Electroretinographic findings in transplant chorioretinopathy

Affiliations
Case Reports

Electroretinographic findings in transplant chorioretinopathy

Brian T Chan-Kai et al. Clin Ophthalmol. .

Abstract

Aim: Transplant chorioretinopathy is a rare complication following solid organ or bone marrow transplantation and can result in severe vision loss. This series presents electroretinogram (ERG) results in patients with this condition.

Methods: Patients who presented with bilateral vision loss following bone marrow or solid organ transplantation were identified. A complete ophthalmologic examination, fundus photography, and fluorescein angiography (FA) were performed. Full-field ERG was obtained in all patients and a multifocal ERG (mfERG) was obtained in two patients.

Results: Four patients were identified. All patients had bilateral vision loss and displayed a characteristic pattern of mottled hyperfluorescence on FA. Three patients developed progressive vision loss ranging from 20/60 to hand motions whereas one retained 20/40 vision. All patients exhibited moderate to severe cone dysfunction, while the degree of rod abnormalities was varied. Two patients with severe cone dysfunction showed mild clinical changes initially, but later developed progressive vision loss and chorioretinal atrophy.
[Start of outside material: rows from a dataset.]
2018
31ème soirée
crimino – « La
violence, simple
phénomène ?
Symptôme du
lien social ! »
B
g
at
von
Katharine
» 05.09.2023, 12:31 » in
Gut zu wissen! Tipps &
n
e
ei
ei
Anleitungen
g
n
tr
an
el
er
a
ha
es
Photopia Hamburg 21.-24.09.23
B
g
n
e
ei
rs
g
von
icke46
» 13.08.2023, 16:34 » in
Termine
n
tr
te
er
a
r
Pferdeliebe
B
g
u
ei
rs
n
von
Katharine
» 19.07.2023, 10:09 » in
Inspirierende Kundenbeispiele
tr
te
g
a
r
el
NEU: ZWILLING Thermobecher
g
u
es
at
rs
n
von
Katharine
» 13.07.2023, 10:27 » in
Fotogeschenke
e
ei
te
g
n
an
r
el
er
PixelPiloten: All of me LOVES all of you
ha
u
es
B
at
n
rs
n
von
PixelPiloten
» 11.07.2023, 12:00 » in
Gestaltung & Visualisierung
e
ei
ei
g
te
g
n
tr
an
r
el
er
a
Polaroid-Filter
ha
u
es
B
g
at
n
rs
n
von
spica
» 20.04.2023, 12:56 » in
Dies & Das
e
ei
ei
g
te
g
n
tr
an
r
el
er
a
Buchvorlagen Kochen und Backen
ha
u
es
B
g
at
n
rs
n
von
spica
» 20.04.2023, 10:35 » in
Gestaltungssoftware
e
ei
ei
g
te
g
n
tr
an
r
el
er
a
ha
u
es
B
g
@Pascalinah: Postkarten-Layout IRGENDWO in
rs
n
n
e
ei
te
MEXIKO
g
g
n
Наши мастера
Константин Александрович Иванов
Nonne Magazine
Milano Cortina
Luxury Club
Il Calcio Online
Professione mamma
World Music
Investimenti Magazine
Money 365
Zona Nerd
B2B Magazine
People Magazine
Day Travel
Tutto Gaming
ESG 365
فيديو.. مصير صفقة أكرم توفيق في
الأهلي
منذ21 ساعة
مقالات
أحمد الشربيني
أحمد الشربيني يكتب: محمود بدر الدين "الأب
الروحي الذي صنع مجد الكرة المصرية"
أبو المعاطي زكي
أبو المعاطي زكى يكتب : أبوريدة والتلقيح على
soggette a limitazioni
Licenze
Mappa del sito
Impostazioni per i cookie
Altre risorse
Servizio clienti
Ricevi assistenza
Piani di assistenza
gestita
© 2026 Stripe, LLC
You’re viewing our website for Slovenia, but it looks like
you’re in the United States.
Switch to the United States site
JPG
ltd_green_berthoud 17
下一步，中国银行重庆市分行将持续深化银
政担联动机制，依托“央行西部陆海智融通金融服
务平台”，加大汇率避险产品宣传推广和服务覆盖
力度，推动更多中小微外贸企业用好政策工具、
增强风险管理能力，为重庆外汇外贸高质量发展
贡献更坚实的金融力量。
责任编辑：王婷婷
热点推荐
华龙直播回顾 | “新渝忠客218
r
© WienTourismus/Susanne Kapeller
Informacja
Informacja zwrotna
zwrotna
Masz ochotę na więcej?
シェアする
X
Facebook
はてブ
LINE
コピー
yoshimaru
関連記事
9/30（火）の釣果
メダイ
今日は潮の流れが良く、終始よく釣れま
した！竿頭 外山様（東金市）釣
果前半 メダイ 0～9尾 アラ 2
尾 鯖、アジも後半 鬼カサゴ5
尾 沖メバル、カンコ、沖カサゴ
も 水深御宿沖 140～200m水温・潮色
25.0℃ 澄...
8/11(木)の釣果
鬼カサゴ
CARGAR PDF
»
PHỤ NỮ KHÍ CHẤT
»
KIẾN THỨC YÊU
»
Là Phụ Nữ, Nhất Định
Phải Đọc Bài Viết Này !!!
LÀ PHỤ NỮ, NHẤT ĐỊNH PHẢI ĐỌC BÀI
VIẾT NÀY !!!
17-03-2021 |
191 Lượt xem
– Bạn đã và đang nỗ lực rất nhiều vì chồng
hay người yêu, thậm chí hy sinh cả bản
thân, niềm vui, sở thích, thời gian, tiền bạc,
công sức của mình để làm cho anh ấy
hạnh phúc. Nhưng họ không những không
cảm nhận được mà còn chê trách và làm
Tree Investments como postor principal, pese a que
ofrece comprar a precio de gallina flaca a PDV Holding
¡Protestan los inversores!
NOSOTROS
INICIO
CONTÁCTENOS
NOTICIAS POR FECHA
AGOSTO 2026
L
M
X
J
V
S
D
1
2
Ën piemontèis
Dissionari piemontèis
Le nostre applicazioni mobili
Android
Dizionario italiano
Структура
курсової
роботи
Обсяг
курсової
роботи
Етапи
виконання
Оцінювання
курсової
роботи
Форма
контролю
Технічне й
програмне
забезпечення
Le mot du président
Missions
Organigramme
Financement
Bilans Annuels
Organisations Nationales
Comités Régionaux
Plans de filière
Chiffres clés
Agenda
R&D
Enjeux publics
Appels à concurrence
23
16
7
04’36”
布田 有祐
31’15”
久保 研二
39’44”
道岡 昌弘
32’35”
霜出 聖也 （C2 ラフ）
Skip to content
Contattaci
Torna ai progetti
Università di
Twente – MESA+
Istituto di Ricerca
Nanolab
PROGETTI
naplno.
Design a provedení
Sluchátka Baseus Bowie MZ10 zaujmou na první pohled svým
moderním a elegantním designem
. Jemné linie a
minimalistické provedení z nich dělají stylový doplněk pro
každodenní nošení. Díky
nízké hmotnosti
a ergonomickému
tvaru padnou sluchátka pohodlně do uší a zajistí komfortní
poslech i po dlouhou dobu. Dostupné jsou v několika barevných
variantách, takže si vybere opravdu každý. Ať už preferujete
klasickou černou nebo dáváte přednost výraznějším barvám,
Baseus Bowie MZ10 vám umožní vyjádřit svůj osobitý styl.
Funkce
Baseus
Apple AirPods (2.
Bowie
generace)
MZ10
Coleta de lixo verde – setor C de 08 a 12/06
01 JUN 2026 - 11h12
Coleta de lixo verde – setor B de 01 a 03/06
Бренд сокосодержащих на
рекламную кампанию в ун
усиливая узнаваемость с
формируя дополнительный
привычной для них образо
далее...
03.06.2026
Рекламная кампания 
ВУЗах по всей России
Conclusion: Transplant chorioretinopathy patients undergoing ERG testing show cone dysfunction with a variable degree of rod dysfunction. ERG abnormalities preceded the visual acuity and clinical changes in two patients, suggesting that ERG may be a helpful predictor of the clinical course in this rare disease.

Keywords: ERG; chorioretinopathy; electroretinogram; mfERG; transplant.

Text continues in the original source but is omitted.